(Stored items)
......

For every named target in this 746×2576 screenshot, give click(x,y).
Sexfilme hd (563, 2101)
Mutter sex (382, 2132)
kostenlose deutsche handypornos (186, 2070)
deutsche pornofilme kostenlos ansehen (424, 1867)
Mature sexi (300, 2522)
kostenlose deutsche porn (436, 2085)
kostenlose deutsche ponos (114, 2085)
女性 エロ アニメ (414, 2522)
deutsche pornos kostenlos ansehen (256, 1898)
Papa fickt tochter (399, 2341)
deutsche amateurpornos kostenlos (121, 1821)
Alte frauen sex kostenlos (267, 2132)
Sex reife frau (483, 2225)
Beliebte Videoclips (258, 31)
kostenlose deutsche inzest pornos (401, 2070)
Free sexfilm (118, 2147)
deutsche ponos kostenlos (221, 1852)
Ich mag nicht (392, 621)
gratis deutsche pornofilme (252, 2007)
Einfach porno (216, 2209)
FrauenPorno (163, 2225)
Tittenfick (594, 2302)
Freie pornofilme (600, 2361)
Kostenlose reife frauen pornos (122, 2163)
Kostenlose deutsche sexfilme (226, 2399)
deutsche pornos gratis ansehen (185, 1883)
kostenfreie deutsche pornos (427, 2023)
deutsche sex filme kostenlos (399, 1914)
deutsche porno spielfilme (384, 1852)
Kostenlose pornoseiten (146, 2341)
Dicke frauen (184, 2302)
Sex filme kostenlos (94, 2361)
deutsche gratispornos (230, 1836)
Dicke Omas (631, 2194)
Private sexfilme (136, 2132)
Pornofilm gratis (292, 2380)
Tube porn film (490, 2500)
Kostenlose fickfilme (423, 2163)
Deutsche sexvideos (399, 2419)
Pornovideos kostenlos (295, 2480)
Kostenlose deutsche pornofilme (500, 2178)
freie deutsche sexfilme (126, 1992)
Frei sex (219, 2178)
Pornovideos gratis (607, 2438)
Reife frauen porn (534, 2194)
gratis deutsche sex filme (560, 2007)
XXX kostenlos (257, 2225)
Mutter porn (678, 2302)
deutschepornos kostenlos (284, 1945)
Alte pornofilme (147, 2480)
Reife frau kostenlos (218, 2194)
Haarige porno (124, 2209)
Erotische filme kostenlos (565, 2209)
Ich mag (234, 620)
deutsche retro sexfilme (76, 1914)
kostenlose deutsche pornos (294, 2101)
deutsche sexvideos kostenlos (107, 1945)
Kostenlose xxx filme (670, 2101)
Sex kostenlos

......

**REQUIREMENT**
Above are the records; retype them all without a single difference.

**RESULT FOR THIS TASK**
For every named target in this 746×2576 screenshot, give click(x,y).
Sexfilme hd (563, 2101)
Mutter sex (382, 2132)
kostenlose deutsche handypornos (186, 2070)
deutsche pornofilme kostenlos ansehen (424, 1867)
Mature sexi (300, 2522)
kostenlose deutsche porn (436, 2085)
kostenlose deutsche ponos (114, 2085)
女性 エロ アニメ (414, 2522)
deutsche pornos kostenlos ansehen (256, 1898)
Papa fickt tochter (399, 2341)
deutsche amateurpornos kostenlos (121, 1821)
Alte frauen sex kostenlos (267, 2132)
Sex reife frau (483, 2225)
Beliebte Videoclips (258, 31)
kostenlose deutsche inzest pornos (401, 2070)
Free sexfilm (118, 2147)
deutsche ponos kostenlos (221, 1852)
Ich mag nicht (392, 621)
gratis deutsche pornofilme (252, 2007)
Einfach porno (216, 2209)
FrauenPorno (163, 2225)
Tittenfick (594, 2302)
Freie pornofilme (600, 2361)
Kostenlose reife frauen pornos (122, 2163)
Kostenlose deutsche sexfilme (226, 2399)
deutsche pornos gratis ansehen (185, 1883)
kostenfreie deutsche pornos (427, 2023)
deutsche sex filme kostenlos (399, 1914)
deutsche porno spielfilme (384, 1852)
Kostenlose pornoseiten (146, 2341)
Dicke frauen (184, 2302)
Sex filme kostenlos (94, 2361)
deutsche gratispornos (230, 1836)
Dicke Omas (631, 2194)
Private sexfilme (136, 2132)
Pornofilm gratis (292, 2380)
Tube porn film (490, 2500)
Kostenlose fickfilme (423, 2163)
Deutsche sexvideos (399, 2419)
Pornovideos kostenlos (295, 2480)
Kostenlose deutsche pornofilme (500, 2178)
freie deutsche sexfilme (126, 1992)
Frei sex (219, 2178)
Pornovideos gratis (607, 2438)
Reife frauen porn (534, 2194)
gratis deutsche sex filme (560, 2007)
XXX kostenlos (257, 2225)
Mutter porn (678, 2302)
deutschepornos kostenlos (284, 1945)
Alte pornofilme (147, 2480)
Reife frau kostenlos (218, 2194)
Haarige porno (124, 2209)
Erotische filme kostenlos (565, 2209)
Ich mag (234, 620)
deutsche retro sexfilme (76, 1914)
kostenlose deutsche pornos (294, 2101)
deutsche sexvideos kostenlos (107, 1945)
Kostenlose xxx filme (670, 2101)
Sex kostenlos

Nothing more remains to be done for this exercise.